Thread: on dreams

I grew up in the 90's, in a non - denominational church that fully embraced the phrase, "manifestation of the Holy Spirit". I don't talk about it much, because of the derision and mockery you hear nowadays, especially in the Deep South.
I saw things, and experienced things, that I will never be able to explain unless you have personally had a similar upbringing. There was not one iota of traditional in my background. For right or wrong, it shaped me, and I cannot undo it.
One of the things that I remember was dream interpretation. There was a guest speaker who came to our church and spoke about all the different meanings of things that you could dream about. I read his book, and other books. I kept a dream journal.
I have always had vivid dreams. They have often been terrifying. Right now even more so, because of the horrific pain I fall asleep in every night, and also my medications.
Does this mean I believe in keeping a dream journal, and prophetic dreams? No. I recognize that dreams are our body's way of purging the subconscious.
However, I do believe that God has spoken to me through my dreams. In fact, I know He has. There have been times I have prayed for an answer concerning a situation, and I have gotten the answer that night. And it's not a dream answer like a "Joseph dream";
it's more like I woke up in the morning, and I knew what I was supposed to do. Sometimes I have had dreams that I knew were warnings: they were about very specific situations, concerning very specific people. I knew the interpretation, and I knew it right away when I woke up.
But lately, lately none of my dreams that I know are from God are like that. I mentioned how scary my dreams have been? Well, sometimes, when everything is just so overwhelming, and I'm honestly not sure how I can go on, I dream about my grandmothers.
I dream about my favorite grandmother, who died over 17 years ago. The other night I dreamed she came visiting, and hugged me so hard, and said, "I know you think you're not going to make it, that you're not strong enough. But I promise you're going to be okay."

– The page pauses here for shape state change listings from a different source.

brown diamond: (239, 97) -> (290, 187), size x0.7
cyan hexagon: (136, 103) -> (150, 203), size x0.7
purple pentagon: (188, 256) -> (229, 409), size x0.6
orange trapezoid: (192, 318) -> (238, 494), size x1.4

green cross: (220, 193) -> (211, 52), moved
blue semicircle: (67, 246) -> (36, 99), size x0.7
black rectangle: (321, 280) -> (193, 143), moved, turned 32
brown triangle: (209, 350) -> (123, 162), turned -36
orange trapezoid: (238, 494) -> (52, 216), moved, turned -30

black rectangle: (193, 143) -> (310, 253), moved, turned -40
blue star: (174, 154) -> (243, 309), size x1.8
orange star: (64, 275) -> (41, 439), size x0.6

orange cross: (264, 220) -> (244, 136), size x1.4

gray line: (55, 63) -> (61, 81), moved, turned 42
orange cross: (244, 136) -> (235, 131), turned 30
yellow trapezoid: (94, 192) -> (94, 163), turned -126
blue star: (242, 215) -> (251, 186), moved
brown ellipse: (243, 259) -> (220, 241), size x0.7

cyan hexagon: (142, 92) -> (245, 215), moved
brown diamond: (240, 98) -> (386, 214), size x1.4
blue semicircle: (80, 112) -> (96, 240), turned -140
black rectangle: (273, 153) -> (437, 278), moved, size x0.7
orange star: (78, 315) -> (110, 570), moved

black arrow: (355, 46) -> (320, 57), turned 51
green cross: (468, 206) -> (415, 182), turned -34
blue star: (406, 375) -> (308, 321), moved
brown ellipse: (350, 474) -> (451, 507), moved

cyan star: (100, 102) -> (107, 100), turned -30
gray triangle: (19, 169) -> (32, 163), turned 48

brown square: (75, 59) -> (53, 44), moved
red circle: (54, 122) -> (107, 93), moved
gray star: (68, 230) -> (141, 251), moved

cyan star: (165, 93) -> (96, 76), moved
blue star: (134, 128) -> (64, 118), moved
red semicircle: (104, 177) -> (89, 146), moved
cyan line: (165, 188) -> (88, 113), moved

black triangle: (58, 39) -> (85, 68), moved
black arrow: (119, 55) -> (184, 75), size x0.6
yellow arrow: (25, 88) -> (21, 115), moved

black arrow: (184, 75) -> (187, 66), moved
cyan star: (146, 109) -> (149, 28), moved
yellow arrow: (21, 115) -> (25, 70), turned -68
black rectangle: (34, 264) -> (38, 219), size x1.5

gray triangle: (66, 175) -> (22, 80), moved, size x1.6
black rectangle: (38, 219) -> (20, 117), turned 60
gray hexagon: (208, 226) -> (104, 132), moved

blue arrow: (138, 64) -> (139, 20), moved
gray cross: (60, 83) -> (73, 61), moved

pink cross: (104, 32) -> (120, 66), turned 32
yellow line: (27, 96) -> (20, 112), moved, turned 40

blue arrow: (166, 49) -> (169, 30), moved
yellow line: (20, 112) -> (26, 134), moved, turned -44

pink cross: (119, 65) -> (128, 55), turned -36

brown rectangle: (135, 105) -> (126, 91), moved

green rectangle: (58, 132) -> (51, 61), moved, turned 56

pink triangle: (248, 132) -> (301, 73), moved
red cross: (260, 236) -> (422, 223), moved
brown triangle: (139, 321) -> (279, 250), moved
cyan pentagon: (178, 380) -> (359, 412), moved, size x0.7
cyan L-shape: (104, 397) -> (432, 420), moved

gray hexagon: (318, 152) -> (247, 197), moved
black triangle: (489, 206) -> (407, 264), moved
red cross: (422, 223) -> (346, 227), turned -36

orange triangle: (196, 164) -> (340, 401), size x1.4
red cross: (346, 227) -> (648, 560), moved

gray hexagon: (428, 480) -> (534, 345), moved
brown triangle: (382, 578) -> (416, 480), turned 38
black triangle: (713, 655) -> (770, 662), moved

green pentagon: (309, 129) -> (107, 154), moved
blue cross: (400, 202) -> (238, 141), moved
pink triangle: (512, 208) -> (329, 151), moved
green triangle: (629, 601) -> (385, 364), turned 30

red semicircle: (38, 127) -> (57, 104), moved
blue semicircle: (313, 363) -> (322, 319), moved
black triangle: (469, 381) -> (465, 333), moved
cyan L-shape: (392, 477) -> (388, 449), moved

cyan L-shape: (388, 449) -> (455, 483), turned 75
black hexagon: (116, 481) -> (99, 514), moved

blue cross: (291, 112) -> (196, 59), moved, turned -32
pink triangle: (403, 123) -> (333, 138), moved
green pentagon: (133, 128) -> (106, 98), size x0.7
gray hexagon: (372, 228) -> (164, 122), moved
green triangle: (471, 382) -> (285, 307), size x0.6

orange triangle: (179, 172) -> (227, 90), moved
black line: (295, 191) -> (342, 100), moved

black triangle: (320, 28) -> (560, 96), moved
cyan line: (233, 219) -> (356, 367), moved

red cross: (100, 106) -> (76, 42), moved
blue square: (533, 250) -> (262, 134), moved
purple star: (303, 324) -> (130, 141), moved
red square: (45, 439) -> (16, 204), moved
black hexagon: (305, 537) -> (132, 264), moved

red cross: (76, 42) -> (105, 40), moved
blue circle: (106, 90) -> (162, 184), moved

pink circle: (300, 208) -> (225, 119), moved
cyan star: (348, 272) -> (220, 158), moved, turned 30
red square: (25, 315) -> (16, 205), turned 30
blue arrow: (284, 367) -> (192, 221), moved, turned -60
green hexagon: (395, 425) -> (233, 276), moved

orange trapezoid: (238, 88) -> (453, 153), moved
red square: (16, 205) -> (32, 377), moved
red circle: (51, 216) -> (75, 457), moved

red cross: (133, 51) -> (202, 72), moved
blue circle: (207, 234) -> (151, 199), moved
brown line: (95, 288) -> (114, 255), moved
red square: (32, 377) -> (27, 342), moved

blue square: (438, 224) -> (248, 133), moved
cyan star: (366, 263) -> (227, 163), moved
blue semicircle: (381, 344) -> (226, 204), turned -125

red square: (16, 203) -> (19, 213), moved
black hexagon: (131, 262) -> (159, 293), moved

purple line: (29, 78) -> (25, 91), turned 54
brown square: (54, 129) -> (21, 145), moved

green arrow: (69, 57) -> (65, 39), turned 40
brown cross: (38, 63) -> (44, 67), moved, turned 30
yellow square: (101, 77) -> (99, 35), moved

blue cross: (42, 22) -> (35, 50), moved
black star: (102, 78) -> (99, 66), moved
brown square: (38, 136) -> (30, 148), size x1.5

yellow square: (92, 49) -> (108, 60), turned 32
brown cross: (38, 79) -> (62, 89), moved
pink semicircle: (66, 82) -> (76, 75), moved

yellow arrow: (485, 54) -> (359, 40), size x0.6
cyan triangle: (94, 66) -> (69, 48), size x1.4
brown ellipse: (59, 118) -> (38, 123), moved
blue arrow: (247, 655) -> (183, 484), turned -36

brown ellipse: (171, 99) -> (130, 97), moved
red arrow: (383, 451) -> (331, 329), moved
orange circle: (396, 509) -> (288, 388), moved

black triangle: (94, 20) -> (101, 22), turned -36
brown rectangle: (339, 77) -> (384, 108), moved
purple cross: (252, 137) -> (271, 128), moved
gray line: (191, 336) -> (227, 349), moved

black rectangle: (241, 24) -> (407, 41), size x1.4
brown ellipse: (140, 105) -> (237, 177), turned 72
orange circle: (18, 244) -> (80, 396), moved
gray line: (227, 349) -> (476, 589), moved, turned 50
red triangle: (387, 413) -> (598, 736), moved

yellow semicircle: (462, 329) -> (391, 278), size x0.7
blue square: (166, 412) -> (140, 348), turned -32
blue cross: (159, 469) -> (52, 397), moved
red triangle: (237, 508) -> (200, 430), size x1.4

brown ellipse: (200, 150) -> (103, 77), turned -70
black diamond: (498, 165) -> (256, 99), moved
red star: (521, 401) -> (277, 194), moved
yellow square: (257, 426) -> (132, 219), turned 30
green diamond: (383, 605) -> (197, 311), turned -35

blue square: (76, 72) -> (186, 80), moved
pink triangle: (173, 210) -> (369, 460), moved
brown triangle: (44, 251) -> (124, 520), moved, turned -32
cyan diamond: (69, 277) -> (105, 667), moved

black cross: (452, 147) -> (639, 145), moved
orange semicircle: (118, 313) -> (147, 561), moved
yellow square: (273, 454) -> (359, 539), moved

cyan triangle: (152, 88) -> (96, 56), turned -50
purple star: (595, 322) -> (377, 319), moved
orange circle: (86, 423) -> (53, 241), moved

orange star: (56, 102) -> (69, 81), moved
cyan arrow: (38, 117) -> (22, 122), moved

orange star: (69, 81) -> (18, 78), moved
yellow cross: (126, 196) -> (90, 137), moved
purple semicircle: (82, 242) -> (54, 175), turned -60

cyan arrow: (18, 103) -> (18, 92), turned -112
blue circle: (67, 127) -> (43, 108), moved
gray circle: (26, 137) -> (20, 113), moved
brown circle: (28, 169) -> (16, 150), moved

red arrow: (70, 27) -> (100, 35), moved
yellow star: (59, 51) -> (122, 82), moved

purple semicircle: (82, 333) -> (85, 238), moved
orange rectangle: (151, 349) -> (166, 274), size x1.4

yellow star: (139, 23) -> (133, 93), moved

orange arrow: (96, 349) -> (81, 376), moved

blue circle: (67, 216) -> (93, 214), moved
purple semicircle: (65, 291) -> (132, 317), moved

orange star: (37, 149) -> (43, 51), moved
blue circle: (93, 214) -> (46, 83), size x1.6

I dream about Jeremiah's grandmother who has been gone two years: I dream that she decided we weren't giving her enough grandkids, so she informed Jesus He needed to make some changes, and then she came to visit to tell us exactly what we were doing wrong. ❤️❤️
When I wake up from dreams like these, I'm comforted; I have peace. I know that the Holy Spirit whispered to me in my sleep that I am not alone.
I don't agree with the dream interpretation craze of the 90's, but I do believe that God can speak to us in our dreams.
I suppose my point with all of this is that even though it was incredibly ultra sensationalized and over - hyped at one point doesn't mean that it was wrong. It just means it should be an individual thing, not something to make money off of, by writing books.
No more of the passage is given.